[Material shown — start]

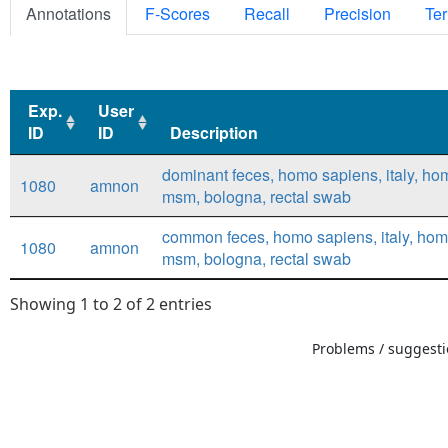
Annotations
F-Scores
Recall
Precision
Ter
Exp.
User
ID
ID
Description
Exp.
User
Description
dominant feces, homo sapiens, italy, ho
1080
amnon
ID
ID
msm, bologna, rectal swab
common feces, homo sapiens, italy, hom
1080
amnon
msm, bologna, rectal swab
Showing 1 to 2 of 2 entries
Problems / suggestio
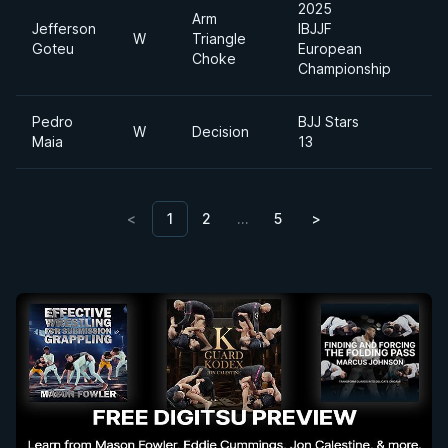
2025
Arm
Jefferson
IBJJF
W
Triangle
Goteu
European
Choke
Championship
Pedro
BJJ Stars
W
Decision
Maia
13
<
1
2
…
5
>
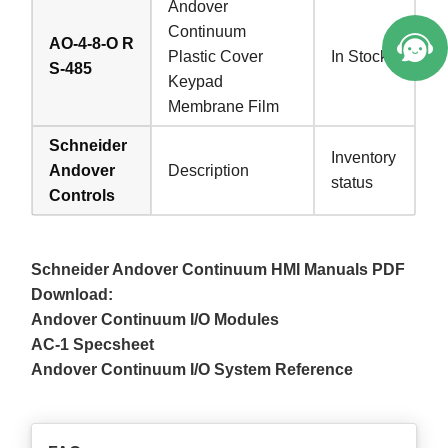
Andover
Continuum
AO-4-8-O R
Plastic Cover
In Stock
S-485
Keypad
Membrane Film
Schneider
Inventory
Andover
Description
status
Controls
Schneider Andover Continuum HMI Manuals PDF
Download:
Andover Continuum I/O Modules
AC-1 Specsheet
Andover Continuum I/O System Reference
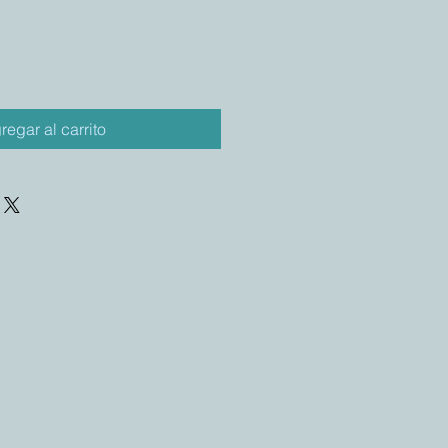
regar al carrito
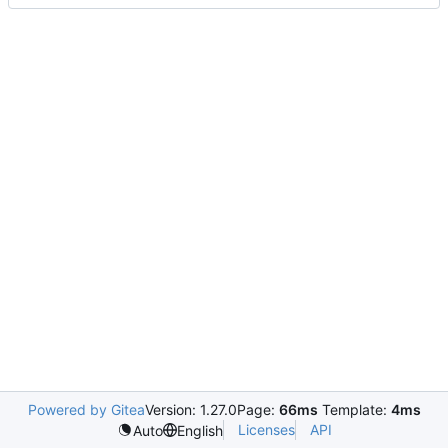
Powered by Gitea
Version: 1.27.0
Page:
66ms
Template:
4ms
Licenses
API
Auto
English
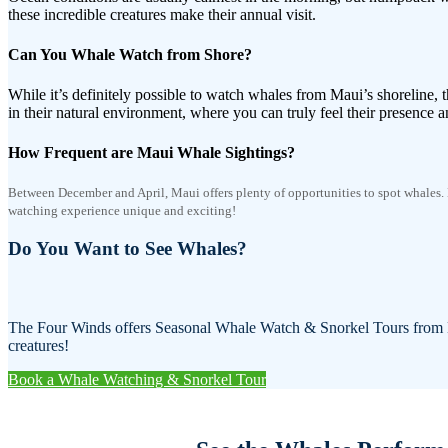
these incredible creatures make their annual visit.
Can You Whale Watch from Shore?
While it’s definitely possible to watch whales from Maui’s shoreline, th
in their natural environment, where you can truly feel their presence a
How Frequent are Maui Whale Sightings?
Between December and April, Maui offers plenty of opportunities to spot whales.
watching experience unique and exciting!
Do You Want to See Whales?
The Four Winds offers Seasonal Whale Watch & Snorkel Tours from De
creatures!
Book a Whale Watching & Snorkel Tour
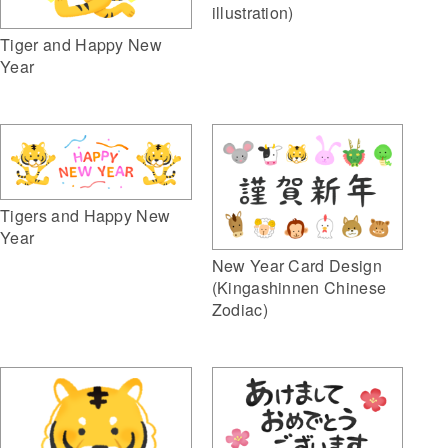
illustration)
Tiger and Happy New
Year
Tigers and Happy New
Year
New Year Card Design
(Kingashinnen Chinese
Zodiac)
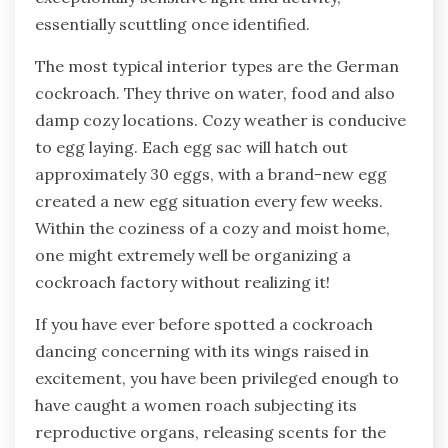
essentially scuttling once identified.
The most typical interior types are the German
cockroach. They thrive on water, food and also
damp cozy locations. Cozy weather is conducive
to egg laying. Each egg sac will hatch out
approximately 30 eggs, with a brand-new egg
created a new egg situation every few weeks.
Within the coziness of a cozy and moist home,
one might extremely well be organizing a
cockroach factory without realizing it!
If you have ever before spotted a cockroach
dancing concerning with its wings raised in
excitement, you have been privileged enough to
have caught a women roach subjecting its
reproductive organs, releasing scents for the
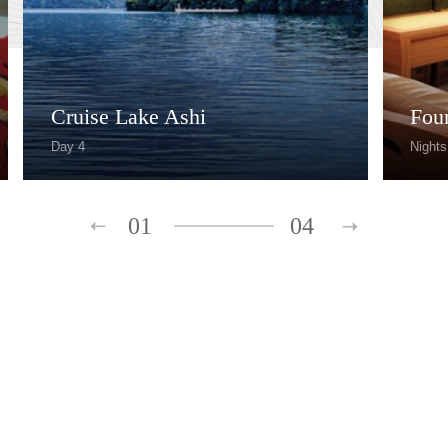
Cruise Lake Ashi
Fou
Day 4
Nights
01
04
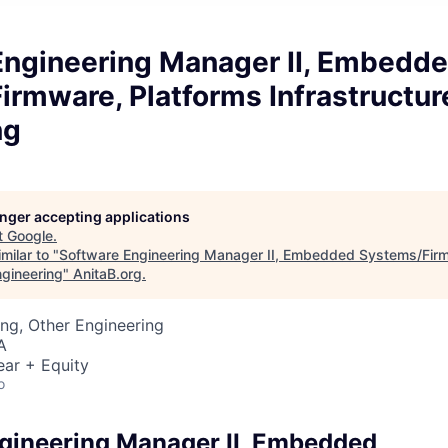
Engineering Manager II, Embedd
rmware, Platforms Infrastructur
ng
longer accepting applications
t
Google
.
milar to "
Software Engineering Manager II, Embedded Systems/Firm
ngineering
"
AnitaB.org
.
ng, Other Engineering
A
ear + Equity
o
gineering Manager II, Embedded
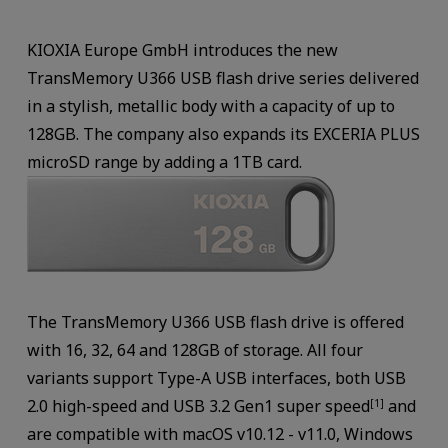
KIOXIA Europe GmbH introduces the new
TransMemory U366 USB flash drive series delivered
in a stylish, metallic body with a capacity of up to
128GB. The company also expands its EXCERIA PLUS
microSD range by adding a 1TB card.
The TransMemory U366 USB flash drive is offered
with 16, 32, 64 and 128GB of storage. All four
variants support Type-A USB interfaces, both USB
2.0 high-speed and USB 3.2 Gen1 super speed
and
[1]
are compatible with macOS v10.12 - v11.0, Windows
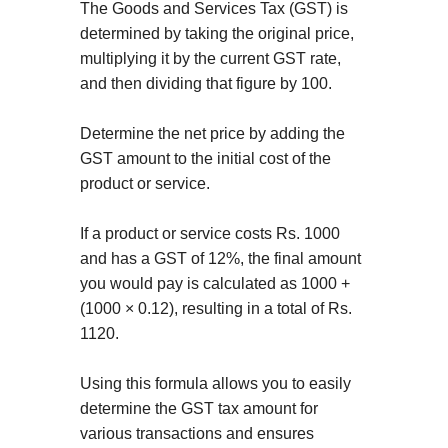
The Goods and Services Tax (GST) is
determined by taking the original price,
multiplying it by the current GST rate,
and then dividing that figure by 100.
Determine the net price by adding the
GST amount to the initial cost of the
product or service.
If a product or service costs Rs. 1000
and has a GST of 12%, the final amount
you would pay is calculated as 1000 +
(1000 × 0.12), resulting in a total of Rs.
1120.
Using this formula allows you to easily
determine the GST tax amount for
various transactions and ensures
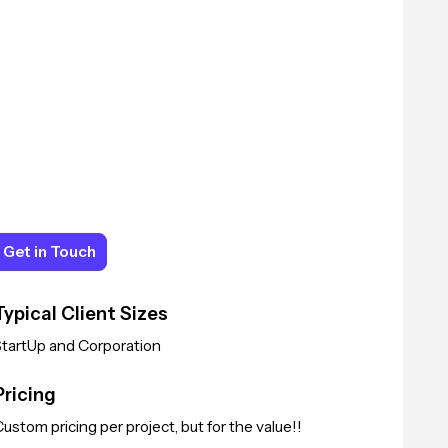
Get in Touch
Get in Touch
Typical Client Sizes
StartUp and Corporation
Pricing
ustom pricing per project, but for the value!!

[Material shown — finish]

Exercise objective: Each line that holds the word "cockroach" should be extracted from the records.

Exercise result:
cockroach. They thrive on water, food and also
cockroach factory without realizing it!
If you have ever before spotted a cockroach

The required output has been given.